[Stored items from a collection]
---------------

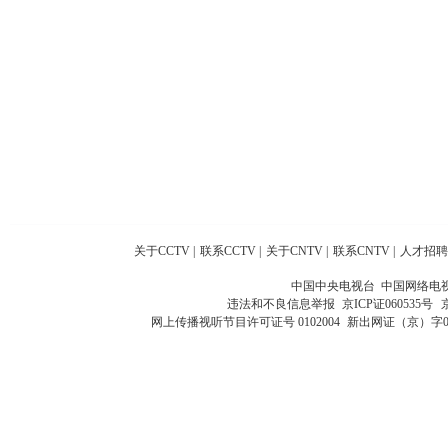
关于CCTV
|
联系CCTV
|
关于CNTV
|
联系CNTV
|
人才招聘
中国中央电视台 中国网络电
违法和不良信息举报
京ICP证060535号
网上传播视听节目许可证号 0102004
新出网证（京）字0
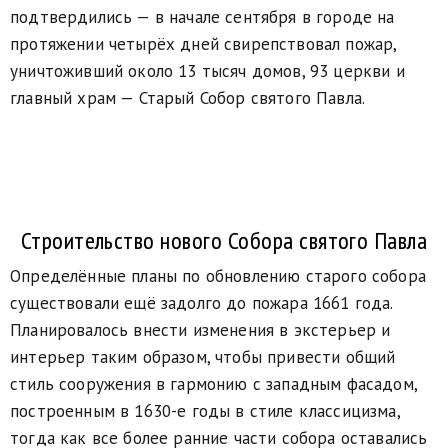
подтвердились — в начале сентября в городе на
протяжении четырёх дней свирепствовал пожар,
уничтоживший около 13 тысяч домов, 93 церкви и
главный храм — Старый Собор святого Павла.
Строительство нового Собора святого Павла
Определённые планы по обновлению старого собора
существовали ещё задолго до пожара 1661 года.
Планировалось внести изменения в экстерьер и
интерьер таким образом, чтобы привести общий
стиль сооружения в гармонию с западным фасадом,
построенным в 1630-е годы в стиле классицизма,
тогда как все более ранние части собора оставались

---------------

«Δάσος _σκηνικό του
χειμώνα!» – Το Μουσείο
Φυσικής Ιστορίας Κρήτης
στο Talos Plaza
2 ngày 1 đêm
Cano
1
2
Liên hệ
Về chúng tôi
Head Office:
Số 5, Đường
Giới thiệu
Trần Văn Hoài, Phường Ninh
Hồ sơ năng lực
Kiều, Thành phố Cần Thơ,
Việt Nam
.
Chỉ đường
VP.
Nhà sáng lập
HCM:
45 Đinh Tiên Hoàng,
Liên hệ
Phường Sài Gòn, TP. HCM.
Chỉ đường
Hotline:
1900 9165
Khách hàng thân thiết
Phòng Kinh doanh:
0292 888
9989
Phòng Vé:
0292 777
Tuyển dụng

---------------

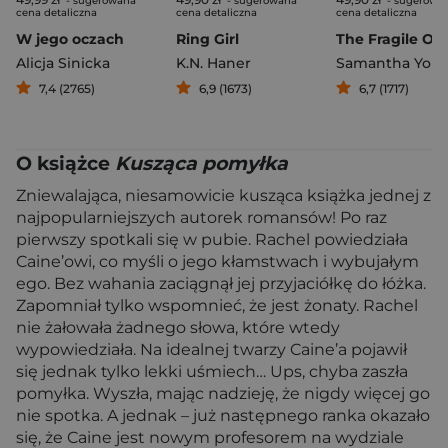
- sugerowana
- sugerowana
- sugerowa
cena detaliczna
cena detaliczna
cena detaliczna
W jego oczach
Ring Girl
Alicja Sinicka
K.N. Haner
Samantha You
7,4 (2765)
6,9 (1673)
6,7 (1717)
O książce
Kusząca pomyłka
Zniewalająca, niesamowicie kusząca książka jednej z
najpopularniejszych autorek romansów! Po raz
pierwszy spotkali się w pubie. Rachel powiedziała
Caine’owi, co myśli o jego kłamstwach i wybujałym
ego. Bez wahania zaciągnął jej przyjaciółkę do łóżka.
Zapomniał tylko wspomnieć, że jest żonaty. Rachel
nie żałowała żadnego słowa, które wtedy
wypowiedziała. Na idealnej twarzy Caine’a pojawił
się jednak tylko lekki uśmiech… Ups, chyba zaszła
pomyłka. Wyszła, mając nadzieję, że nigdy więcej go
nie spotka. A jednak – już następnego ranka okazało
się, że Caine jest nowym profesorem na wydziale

---------------

ASSIGNMENT –
Repeat word for word the lines above that run from the line containing "Строительство нового Собора святого Павла" through the line containing "тогда как все", both ends included, and nothing else.

RESPONSE TO THIS TASK –
Строительство нового Собора святого Павла
Определённые планы по обновлению старого собора
существовали ещё задолго до пожара 1661 года.
Планировалось внести изменения в экстерьер и
интерьер таким образом, чтобы привести общий
стиль сооружения в гармонию с западным фасадом,
построенным в 1630-е годы в стиле классицизма,
тогда как все более ранние части собора оставались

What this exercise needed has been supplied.